Jamaica’s iconic reggae and beaches backdrop a public health crisis. The legacy of the colonial slave-based economy birthed the traumatic, post-emancipation public health care system present in Jamaica today. Health care is a dimension of poverty on the island; the Multidisciplinary Poverty Index (MPI) of 2022 estimated that 78,000 Jamaicans lived in multidimensional poverty in 2020. The Index splits poverty into three dimensions – health, education and standard of living – and scales the intensity of deprivations for each. Compared to selected other Caribbean and Latin American countries at that time, health care deprivation was greatest in Jamaica, at 52.2%; the next highest was Trinidad and Tobago at 45.5%.

Insurance and Unequal Access to Quality Health Care in Jamaica

The National Health Plan estimates that 500,000 out of 2.7 million Jamaicans have insurance. This means roughly 80% of Jamaicans do not have it and have to rely on public hospitals.

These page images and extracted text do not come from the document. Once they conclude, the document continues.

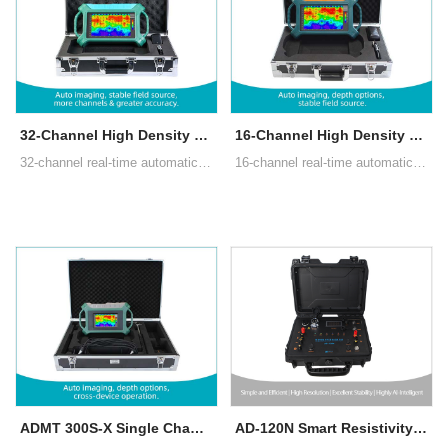
32-Channel High Density Groundwater Detector
16-Channel High Density Groundwater Detector
32-channel real-time automatic 3D/2D image,10.1" Android touch screen, Multiple measurement modes: MN electrode measurement, TT measurement with box probe
16-channel real-time automatic 3D/2D image,10.1" Android touch screen, Multiple measurement modes: MN electrode measurement, TT measurement with box probe
ADMT 300S-X Single Channel Groundwater Detector
AD-120N Smart Resistivity & IP Imaging System (ERT)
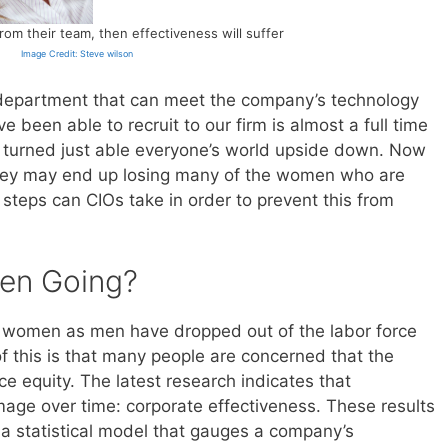
rom their team, then effectiveness will suffer
Image Credit: Steve wilson
 department that can meet the company’s technology
 been able to recruit to our firm is almost a full time
 turned just able everyone’s world upside down. Now
they may end up losing many of the women who are
steps can CIOs take in order to prevent this from
en Going?
ny women as men have dropped out of the labor force
of this is that many people are concerned that the
e equity. The latest research indicates that
age over time: corporate effectiveness. These results
 a statistical model that gauges a company’s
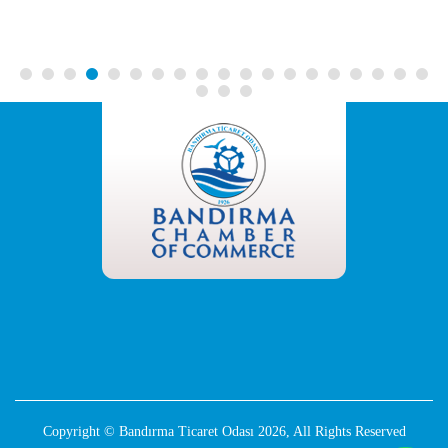
Copyright © Bandırma Ticaret Odası 2026, All Rights Reserved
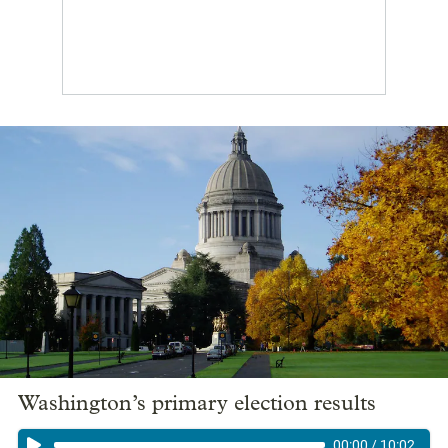
Washington’s primary election results
00:00
/
10:02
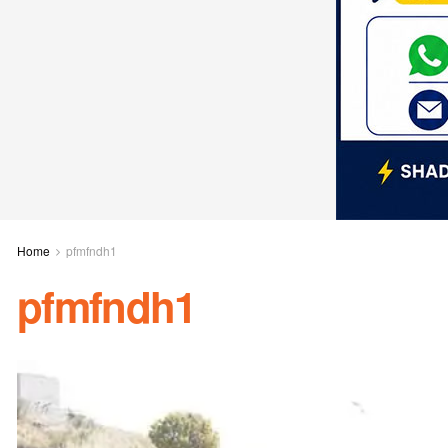
Home
pfmfndh1
pfmfndh1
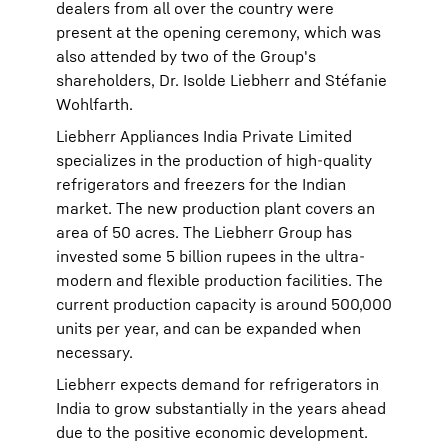
dealers from all over the country were
present at the opening ceremony, which was
also attended by two of the Group's
shareholders, Dr. Isolde Liebherr and Stéfanie
Wohlfarth.
Liebherr Appliances India Private Limited
specializes in the production of high-quality
refrigerators and freezers for the Indian
market. The new production plant covers an
area of 50 acres. The Liebherr Group has
invested some 5 billion rupees in the ultra-
modern and flexible production facilities. The
current production capacity is around 500,000
units per year, and can be expanded when
necessary.
Liebherr expects demand for refrigerators in
India to grow substantially in the years ahead
due to the positive economic development.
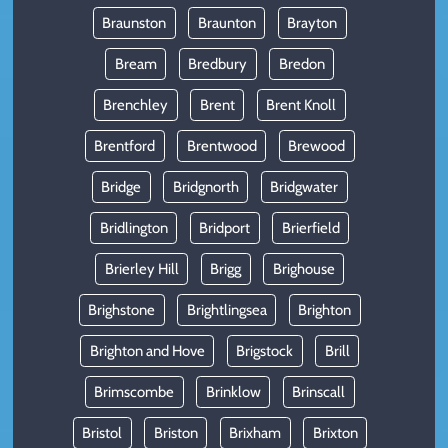
Braunston
Braunton
Brayton
Bream
Bredbury
Bredon
Brenchley
Brent
Brent Knoll
Brentford
Brentwood
Brewood
Bridge
Bridgnorth
Bridgwater
Bridlington
Bridport
Brierfield
Brierley Hill
Brigg
Brighouse
Brighstone
Brightlingsea
Brighton
Brighton and Hove
Brigstock
Brill
Brimscombe
Brinklow
Brinscall
Bristol
Briston
Brixham
Brixton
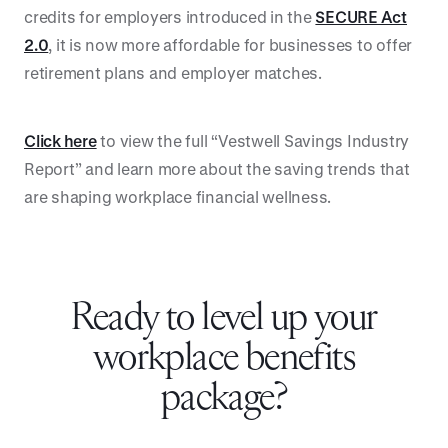
credits for employers introduced in the
SECURE Act
2.0
, it is now more affordable for businesses to offer
retirement plans and employer matches.
Click here
to view the full “Vestwell Savings Industry
Report” and learn more about the saving trends that
are shaping workplace financial wellness.
Ready to level up your
workplace benefits
package?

These hospitals do not have enough equipment to meet this demand, with World Data estimating that there are 1.32 primary care doctors per 1,000 civilians and 1.7 hospital beds.

Many Jamaicans do not have insurance due to inflated premiums, rendering insurance inaccessible. Even those who have it are discouraged from exceeding the lifetime maximum benefit. As a result of poor insurance or lack thereof, many reserve medical attention for emergencies.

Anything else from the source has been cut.